■ What you have to do ■
Copy the entries below verbatim, omitting any pictures they contain.

■ Data ■
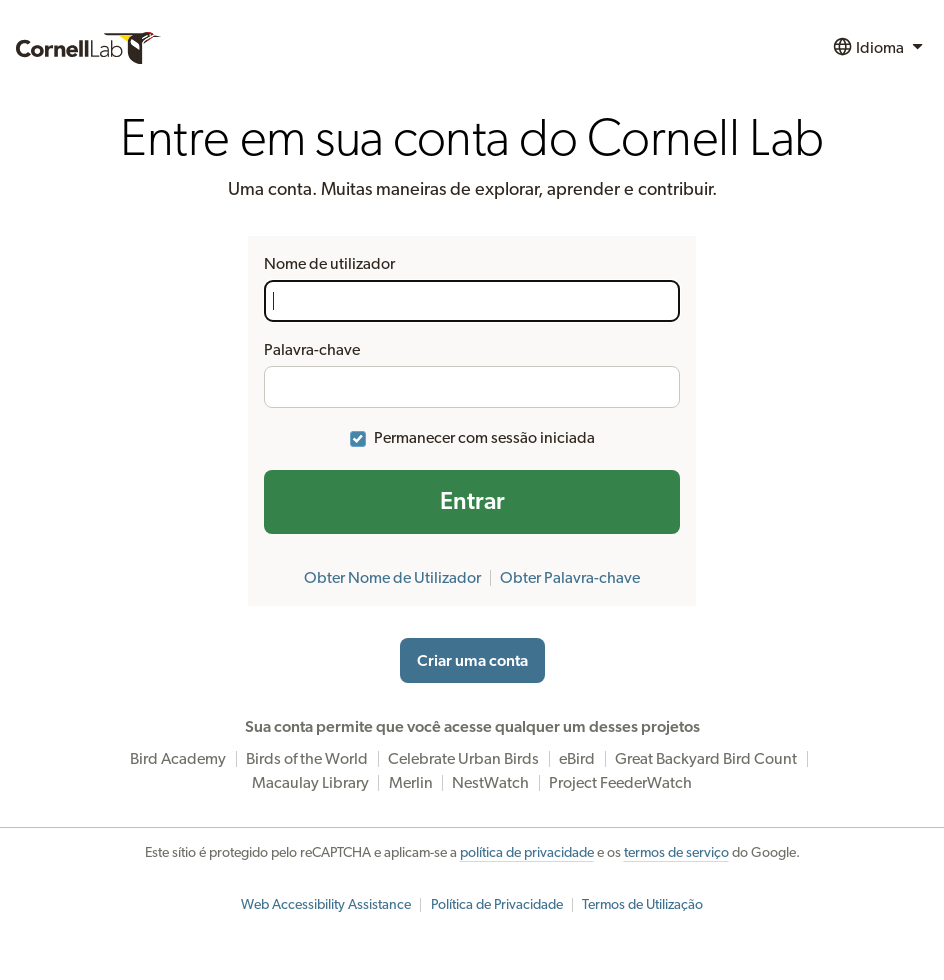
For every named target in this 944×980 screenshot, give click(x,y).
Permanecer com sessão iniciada (484, 438)
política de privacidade (527, 853)
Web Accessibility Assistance (326, 905)
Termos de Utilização (642, 905)
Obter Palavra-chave (570, 578)
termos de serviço (676, 853)
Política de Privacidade (497, 905)
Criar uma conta (472, 661)
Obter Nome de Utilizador (392, 578)
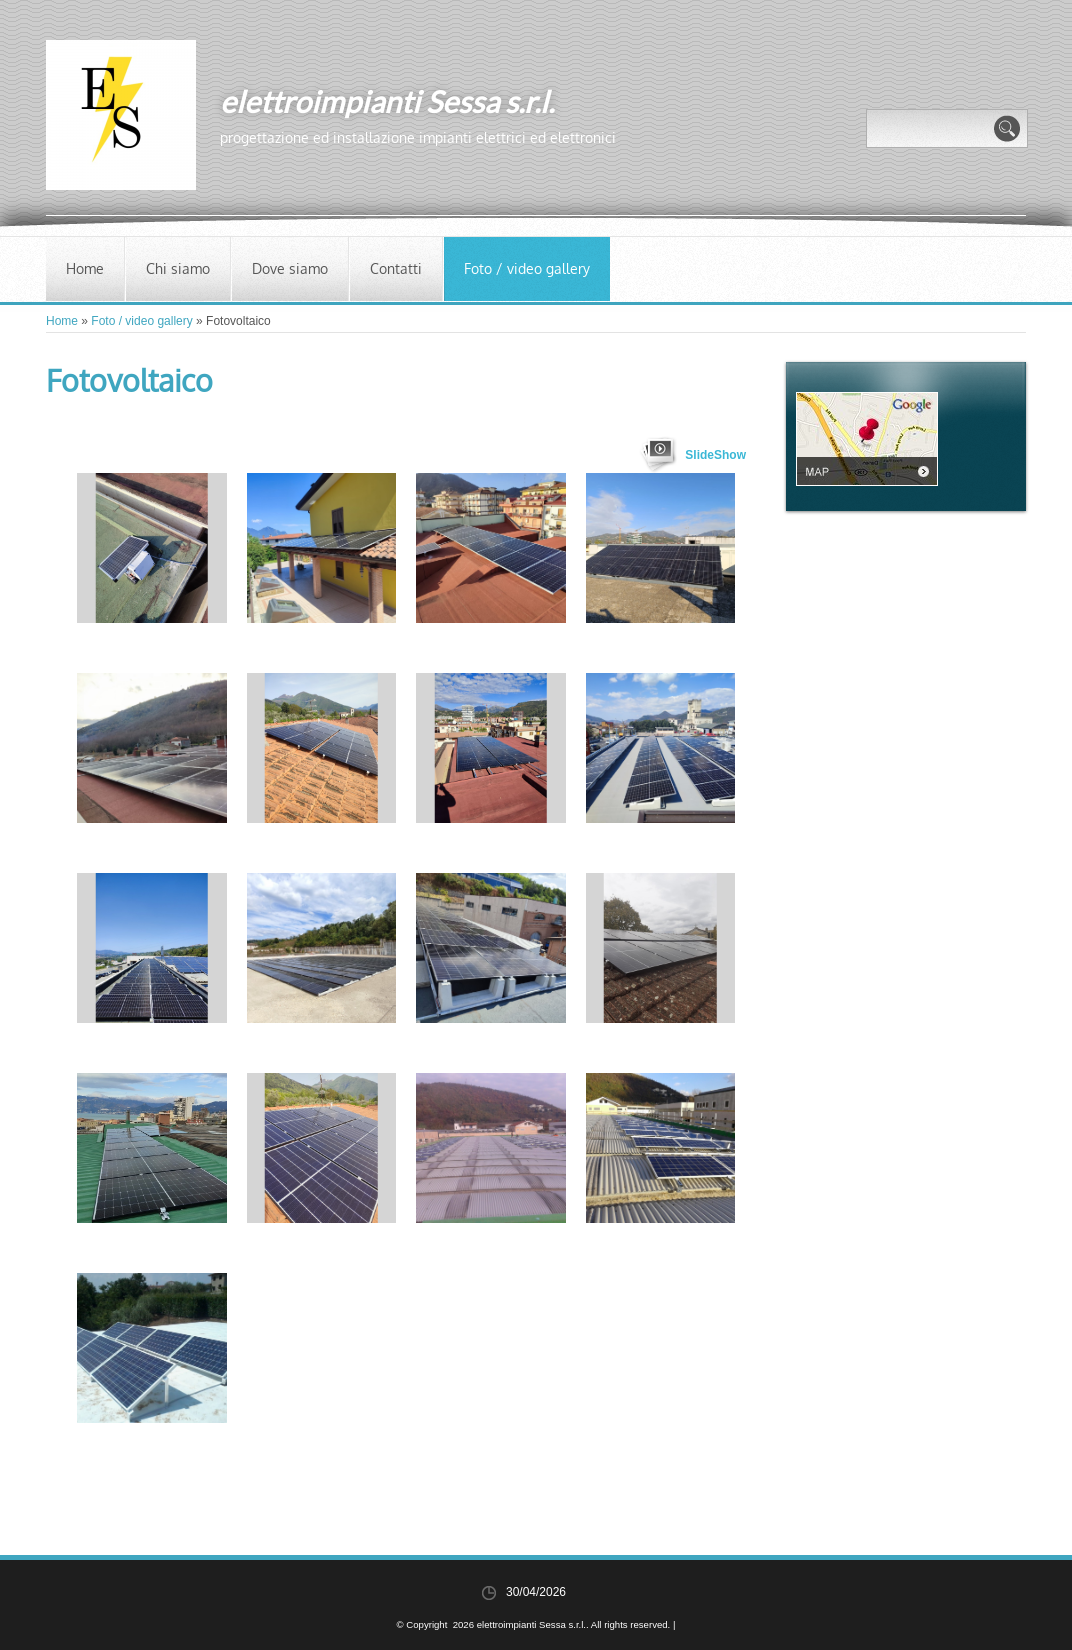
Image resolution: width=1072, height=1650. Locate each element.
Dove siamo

■ Response area ■
For every named target in this 944×980 screenshot, give click(x,y).
Permanecer com sessão iniciada (484, 438)
política de privacidade (527, 853)
Web Accessibility Assistance (326, 905)
Termos de Utilização (642, 905)
Obter Palavra-chave (570, 578)
termos de serviço (676, 853)
Política de Privacidade (497, 905)
Criar uma conta (472, 661)
Obter Nome de Utilizador (392, 578)
Image resolution: width=1072, height=1650. Locate each element.
Dove siamo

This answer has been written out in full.